Trigonometric identities are equations that are true for all values of the involved variables where both sides of the equation are defined. These identities are foundational in solving trigonometric problems and proving relationships. One of the key identities related to our problem is the half-angle identity for cosine.

The general half-angle identity for cosine is \( \cos\left(\frac{x}{2}\right) = \pm \sqrt{\frac{1 + \cos x}{2}} \). This identity allows us to find the cosine of half an angle if we know the cosine of the angle itself. It's called a "half-angle" identity because it simplifies and splits the angle \(x\) in half, making it easier to handle.

In every problem, it's crucial to choose the correct sign, positive or negative, which depends on the range of the angle. This ensures the solution respects the values in the unit circle for the specific angle interval you are working with.

The cosine function, one of the primary trigonometric functions, is defined as the ratio of the adjacent side to the hypotenuse in a right triangle. It can be written as \( \cos(\theta) \) where \( \theta \) is the angle. Cosine values vary between -1 and 1, and the function is periodic with a period of \(2\pi\).

The cosine function has several useful identities, like the half-angle identity used here, to simplify the process of calculating cosines at specific angles. In our problem, where we need to determine \( \cos\left(\frac{x}{2}\right) \), we start with knowing \( \cos x = \frac{1}{4} \). This small piece of information is powerful as it anchors our calculations to this known value, allowing us to develop further insights using familiar identities.

The relevance of \( \cos(\theta) \) in trigonometry reaches beyond triangles. It extends into wave functions, oscillations, and even into quantum mechanics, illustrating its versatility and pivotal role in mathematics.

Angle simplification is a technique used in trigonometry to reduce complex angles into simpler, more manageable forms.

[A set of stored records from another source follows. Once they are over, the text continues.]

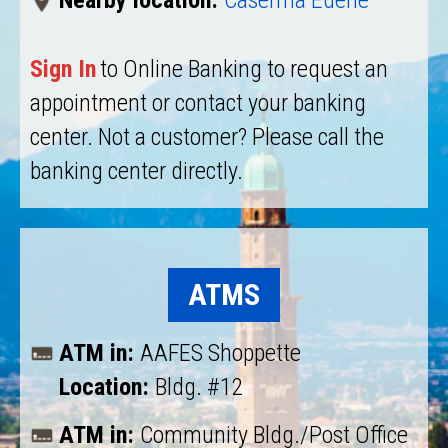
Nearby location:
Caserma Ederle
Sign In
to Online Banking to request an
appointment or contact your banking
center. Not a customer? Please call the
banking center directly.
ATMS
ATM in:
AAFES Shoppette
Location:
Bldg. #12
ATM in:
Community Bldg./Post Office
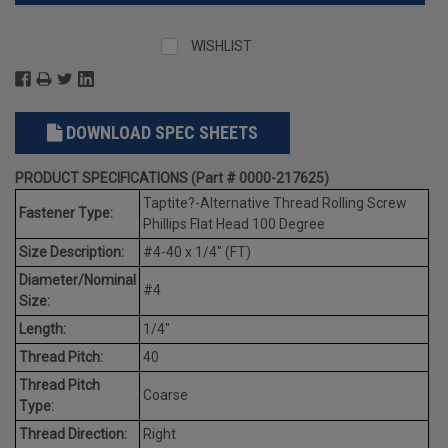
WISHLIST
DOWNLOAD SPEC SHEETS
PRODUCT SPECIFICATIONS (Part # 0000-217625)
Taptite?-Alternative Thread Rolling Screw
Fastener Type:
Phillips Flat Head 100 Degree
Size Description:
#4-40 x 1/4" (FT)
Diameter/Nominal
#4
Size:
Length:
1/4"
Thread Pitch:
40
Thread Pitch
Coarse
Type:
Thread Direction:
Right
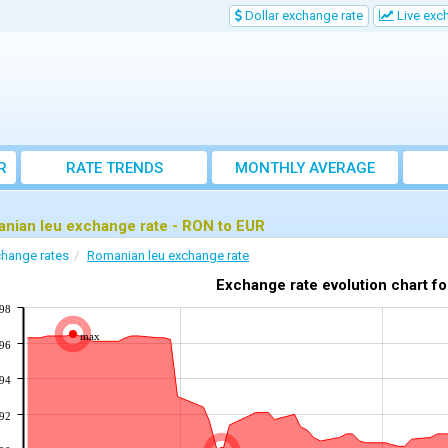
Dollar exchange rate
Live exc
R
RATE TRENDS
MONTHLY AVERAGE
EXCHANGE RATES
nian leu exchange rate - RON to EUR
hange rates
Romanian leu exchange rate
Exchange rate evolution chart f
198
max
196
194
192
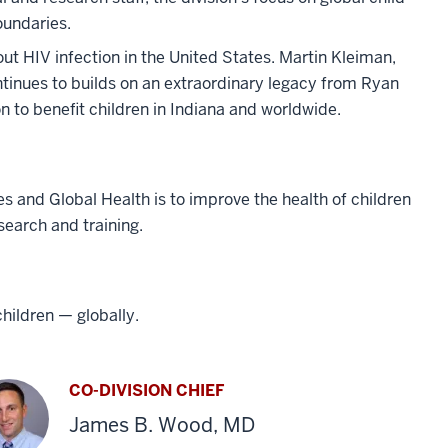
oundaries.
bout HIV infection in the United States. Martin Kleiman,
ntinues to builds on an extraordinary legacy from Ryan
 to benefit children in Indiana and worldwide.
s and Global Health is to improve the health of children
search and training.
children — globally.
CO-DIVISION CHIEF
James B. Wood, MD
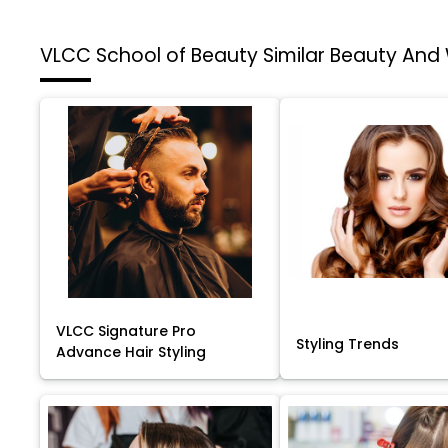
VLCC School of Beauty
Similar Beauty And
VLCC Signature Pro
Styling Trends
Advance Hair Styling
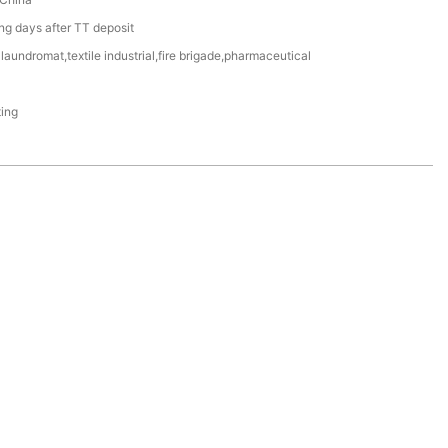
g days after TT deposit
aundromat,textile industrial,fire brigade,pharmaceutical
ting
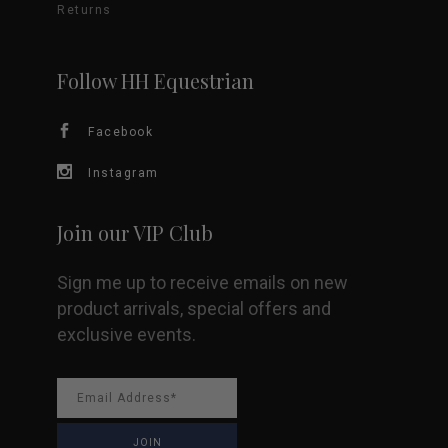
Returns
Follow HH Equestrian
Facebook
Instagram
Join our VIP Club
Sign me up to receive emails on new
product arrivals, special offers and
exclusive events.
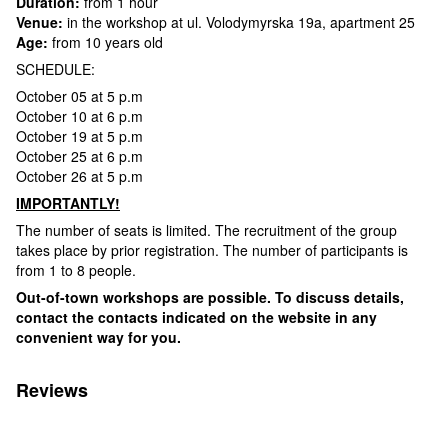
Duration:
from 1 hour
Venue:
in the workshop at ul. Volodymyrska 19a, apartment 25
Age:
from 10 years old
SCHEDULE:
October 05 at 5 p.m
October 10 at 6 p.m
October 19 at 5 p.m
October 25 at 6 p.m
October 26 at 5 p.m
IMPORTANTLY!
The number of seats is limited. The recruitment of the group
takes place by prior registration. The number of participants is
from 1 to 8 people.
Out-of-town workshops are possible. To discuss details,
contact the contacts indicated on the website in any
convenient way for you.
Reviews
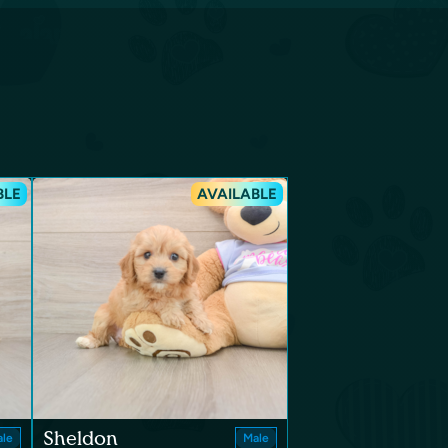
BLE
AVAILABLE
Sheldon
le
Male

This often involves using identities that relate an angle to its half or double, like the half-angle identity we've used.

To simplify angles means to express them in a form that's easier to calculate or more convenient for further analysis. In the problem presented, we were given \( x \) within a certain interval and needed to find \( \cos\left(\frac{x}{2}\right) \). By utilizing the half-angle identity, the initial expression is transformed and simplified to a solvable form. This simplification is crucial in reducing computational complexity.

While calculating \( \cos x \) was straightforward based on the provided value, transforming it to \( \cos\left(\frac{x}{2}\right) \) required the application of algebraic steps like rationalizing the denominator, leading to the final simplified value. Thus, angle simplification isn't just about reducing the size of an angle; it's a gateway to discovering more about that angle's trigonometric properties.